---- Material provided
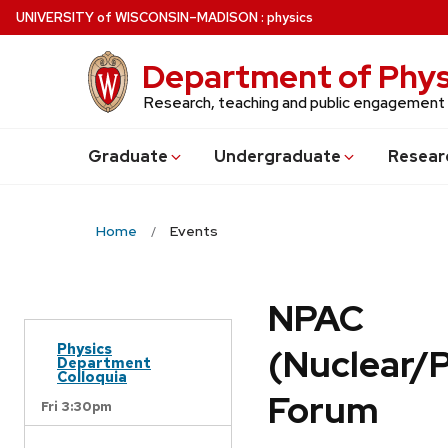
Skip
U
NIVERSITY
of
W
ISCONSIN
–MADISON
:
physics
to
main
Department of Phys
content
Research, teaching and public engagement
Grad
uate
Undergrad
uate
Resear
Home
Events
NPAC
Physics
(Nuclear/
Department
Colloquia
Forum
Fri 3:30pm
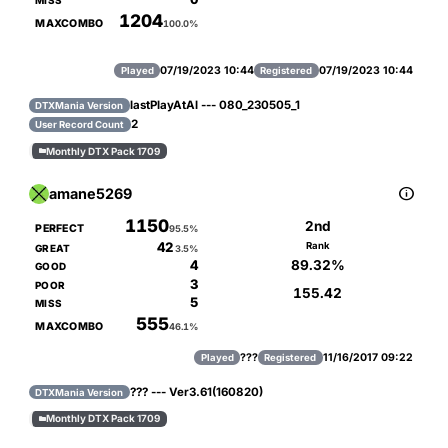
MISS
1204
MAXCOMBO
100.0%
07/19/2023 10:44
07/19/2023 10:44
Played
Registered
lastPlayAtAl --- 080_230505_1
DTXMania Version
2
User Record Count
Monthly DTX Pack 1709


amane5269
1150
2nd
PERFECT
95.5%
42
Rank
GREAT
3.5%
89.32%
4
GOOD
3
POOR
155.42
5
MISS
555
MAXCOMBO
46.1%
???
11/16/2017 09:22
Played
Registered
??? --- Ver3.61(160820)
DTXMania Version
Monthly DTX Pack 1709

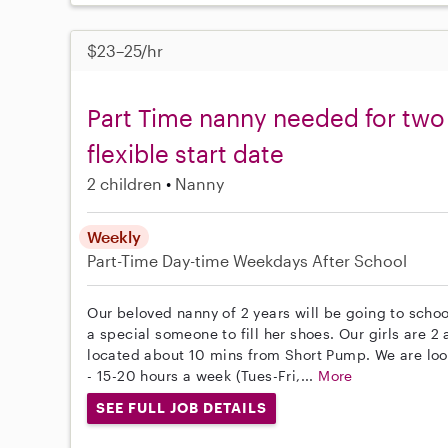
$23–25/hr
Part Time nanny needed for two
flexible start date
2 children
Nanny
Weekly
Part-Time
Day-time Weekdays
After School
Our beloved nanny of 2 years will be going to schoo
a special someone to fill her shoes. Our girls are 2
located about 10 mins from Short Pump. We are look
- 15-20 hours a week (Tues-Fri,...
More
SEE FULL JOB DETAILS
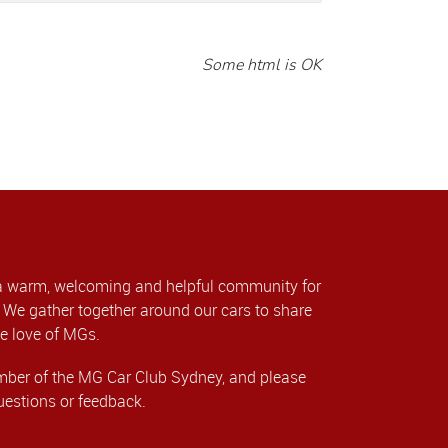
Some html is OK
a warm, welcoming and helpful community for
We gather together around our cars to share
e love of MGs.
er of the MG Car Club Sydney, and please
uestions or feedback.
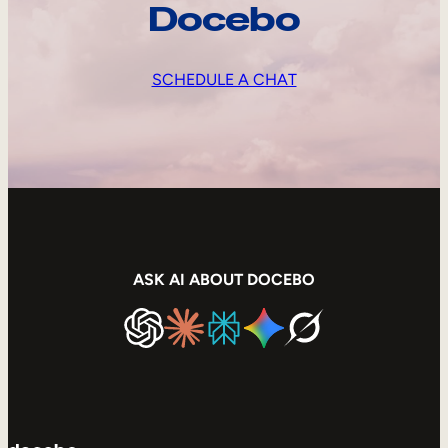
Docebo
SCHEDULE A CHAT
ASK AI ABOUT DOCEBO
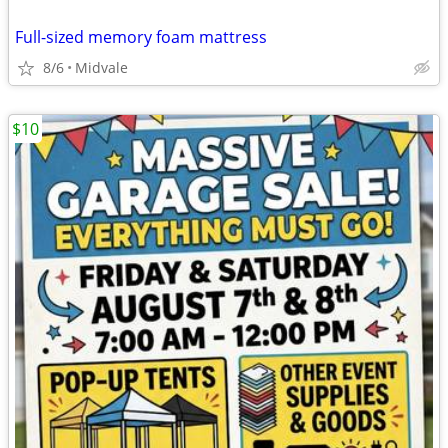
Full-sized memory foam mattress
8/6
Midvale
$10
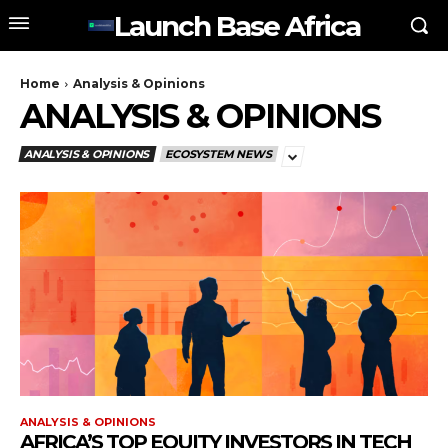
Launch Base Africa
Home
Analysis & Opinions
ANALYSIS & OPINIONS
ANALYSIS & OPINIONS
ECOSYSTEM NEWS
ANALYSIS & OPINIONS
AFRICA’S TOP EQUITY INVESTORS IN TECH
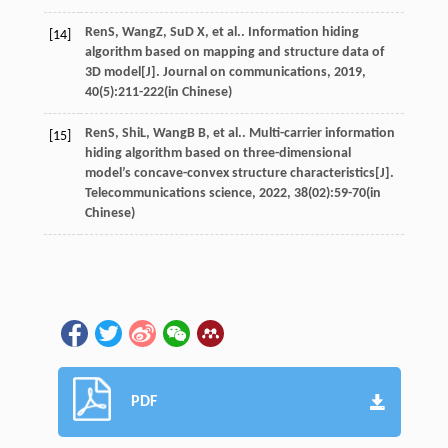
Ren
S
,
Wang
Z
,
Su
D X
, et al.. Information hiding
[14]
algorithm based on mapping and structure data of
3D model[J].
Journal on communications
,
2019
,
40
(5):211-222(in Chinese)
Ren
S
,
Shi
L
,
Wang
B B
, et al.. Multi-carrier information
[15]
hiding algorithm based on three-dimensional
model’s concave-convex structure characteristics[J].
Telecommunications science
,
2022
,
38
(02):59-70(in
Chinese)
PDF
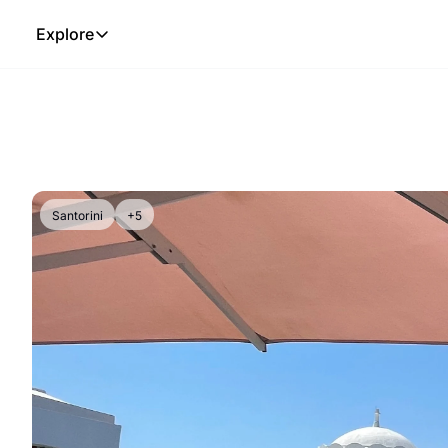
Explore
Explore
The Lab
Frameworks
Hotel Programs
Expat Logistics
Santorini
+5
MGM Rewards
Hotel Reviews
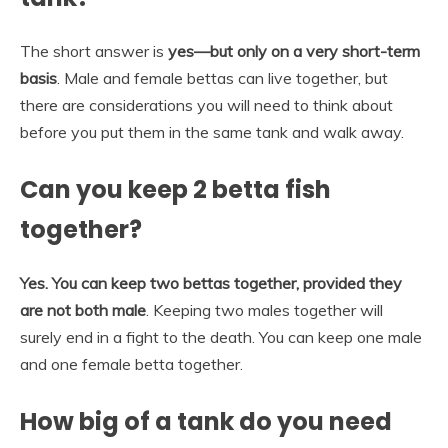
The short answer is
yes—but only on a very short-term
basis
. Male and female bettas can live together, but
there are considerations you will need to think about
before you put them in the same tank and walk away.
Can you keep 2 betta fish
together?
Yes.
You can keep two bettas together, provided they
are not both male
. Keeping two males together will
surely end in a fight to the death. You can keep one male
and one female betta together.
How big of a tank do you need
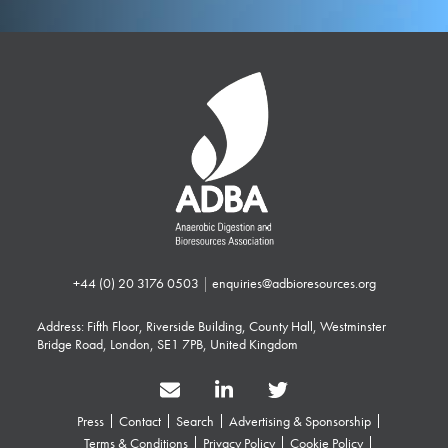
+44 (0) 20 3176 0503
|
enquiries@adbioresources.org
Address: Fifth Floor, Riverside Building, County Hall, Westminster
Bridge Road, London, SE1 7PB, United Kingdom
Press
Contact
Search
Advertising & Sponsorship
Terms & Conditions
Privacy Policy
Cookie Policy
--------
---- Material provided
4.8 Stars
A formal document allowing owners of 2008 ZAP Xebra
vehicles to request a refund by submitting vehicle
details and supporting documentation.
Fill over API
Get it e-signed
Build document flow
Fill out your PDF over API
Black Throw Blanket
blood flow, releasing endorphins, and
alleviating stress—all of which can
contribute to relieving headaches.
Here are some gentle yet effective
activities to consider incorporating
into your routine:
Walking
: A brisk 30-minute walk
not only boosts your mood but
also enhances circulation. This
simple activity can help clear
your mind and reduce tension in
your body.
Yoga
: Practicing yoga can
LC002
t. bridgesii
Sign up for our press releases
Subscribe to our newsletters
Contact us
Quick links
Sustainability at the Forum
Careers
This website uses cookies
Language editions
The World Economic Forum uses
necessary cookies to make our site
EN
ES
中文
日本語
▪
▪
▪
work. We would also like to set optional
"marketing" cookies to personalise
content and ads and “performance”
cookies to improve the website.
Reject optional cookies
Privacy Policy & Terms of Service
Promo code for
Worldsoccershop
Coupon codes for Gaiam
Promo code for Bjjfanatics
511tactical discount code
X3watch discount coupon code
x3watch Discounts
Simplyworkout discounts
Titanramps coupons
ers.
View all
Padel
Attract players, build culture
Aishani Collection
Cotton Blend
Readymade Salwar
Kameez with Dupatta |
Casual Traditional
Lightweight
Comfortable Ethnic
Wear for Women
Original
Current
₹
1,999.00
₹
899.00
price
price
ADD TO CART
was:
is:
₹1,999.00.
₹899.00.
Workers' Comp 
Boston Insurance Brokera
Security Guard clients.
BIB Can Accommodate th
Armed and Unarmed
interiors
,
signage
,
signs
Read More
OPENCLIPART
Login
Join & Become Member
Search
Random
--------
▶ What you are asked to do: How many lines of the data hold the string "female"? Reply with the number alone.

▶ Answer to this problem: 2